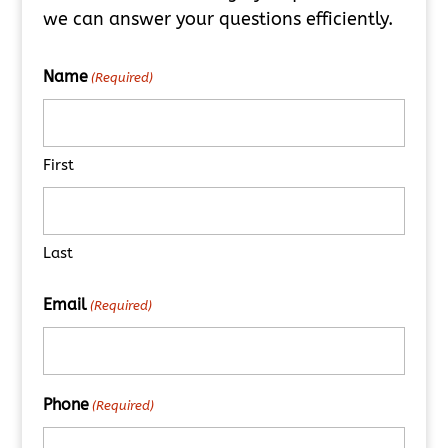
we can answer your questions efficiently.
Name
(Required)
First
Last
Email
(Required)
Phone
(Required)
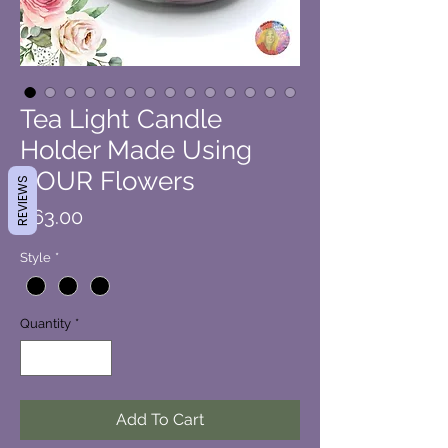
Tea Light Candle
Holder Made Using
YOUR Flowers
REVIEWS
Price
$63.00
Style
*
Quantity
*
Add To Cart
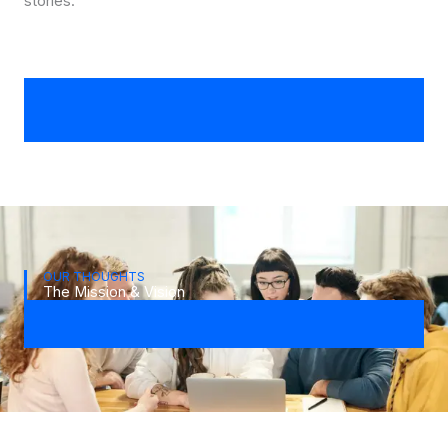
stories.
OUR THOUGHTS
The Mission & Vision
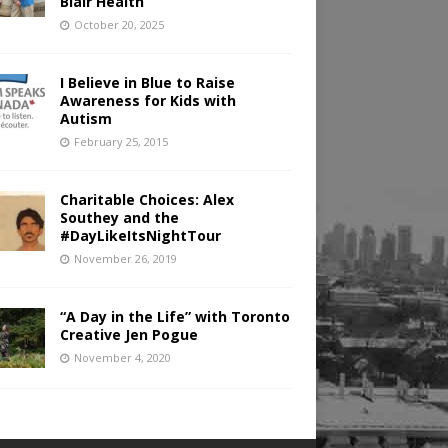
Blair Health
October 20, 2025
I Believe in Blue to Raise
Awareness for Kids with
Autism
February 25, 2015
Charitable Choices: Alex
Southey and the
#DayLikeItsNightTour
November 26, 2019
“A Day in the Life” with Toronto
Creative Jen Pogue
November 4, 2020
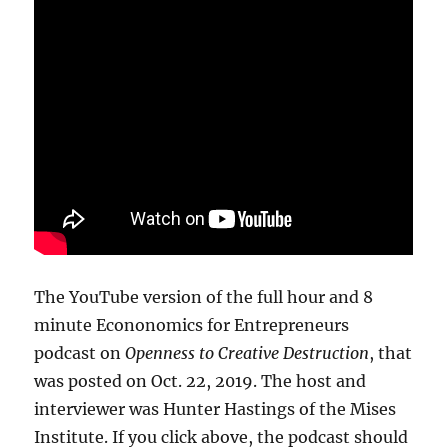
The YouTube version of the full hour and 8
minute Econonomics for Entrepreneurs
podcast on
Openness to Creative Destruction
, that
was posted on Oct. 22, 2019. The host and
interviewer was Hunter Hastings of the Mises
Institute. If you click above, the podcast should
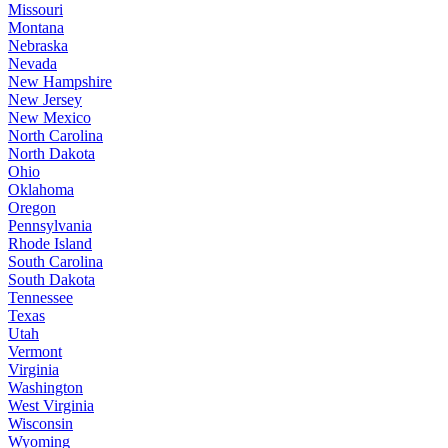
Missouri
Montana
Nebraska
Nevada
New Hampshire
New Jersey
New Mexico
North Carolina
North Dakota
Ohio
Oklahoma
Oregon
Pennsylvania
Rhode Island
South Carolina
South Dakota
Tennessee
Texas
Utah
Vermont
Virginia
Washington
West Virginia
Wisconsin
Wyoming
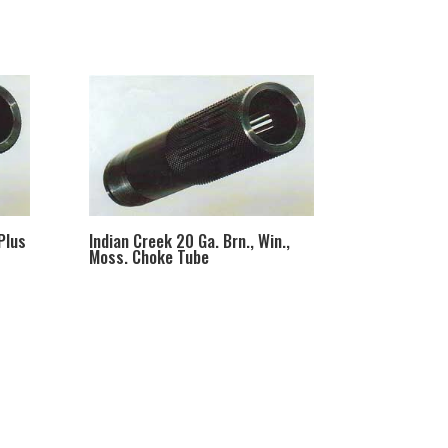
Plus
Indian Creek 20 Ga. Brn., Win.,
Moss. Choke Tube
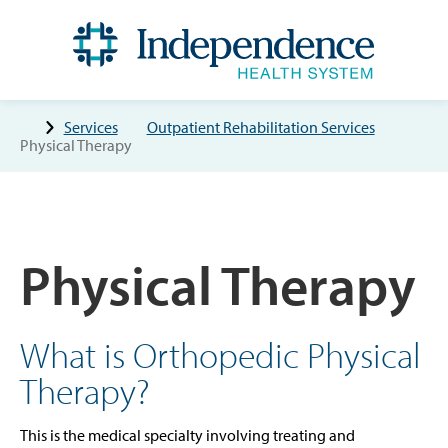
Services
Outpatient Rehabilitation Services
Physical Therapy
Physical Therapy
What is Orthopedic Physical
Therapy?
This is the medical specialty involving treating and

» WHAT TO WORK ON
Print each entry exactly, leaving pictures out.

» OUTPUT
we can answer your questions efficiently.
Name
(Required)
First
Last
Email
(Required)
Phone
(Required)
Tea Light Candle
Holder Made Using
YOUR Flowers
REVIEWS
Price
$63.00
Style
*
Quantity
*
Add To Cart
stories.
OUR THOUGHTS
The Mission & Vision
Blair Health
October 20, 2025
I Believe in Blue to Raise
Awareness for Kids with
Autism
February 25, 2015
Charitable Choices: Alex
Southey and the
#DayLikeItsNightTour
November 26, 2019
“A Day in the Life” with Toronto
Creative Jen Pogue
November 4, 2020
The YouTube version of the full hour and 8
minute Econonomics for Entrepreneurs
podcast on
Openness to Creative Destruction
, that
was posted on Oct. 22, 2019. The host and
interviewer was Hunter Hastings of the Mises
Institute. If you click above, the podcast should
Missouri
Montana
Nebraska
Nevada
New Hampshire
New Jersey
New Mexico
North Carolina
North Dakota
Ohio
Oklahoma
Oregon
Pennsylvania
Rhode Island
South Carolina
South Dakota
Tennessee
Texas
Utah
Vermont
Virginia
Washington
West Virginia
Wisconsin
Wyoming
Plus
Indian Creek 20 Ga. Brn., Win.,
Moss. Choke Tube
Services
Outpatient Rehabilitation Services
Physical Therapy
Physical Therapy
What is Orthopedic Physical
Therapy?
This is the medical specialty involving treating and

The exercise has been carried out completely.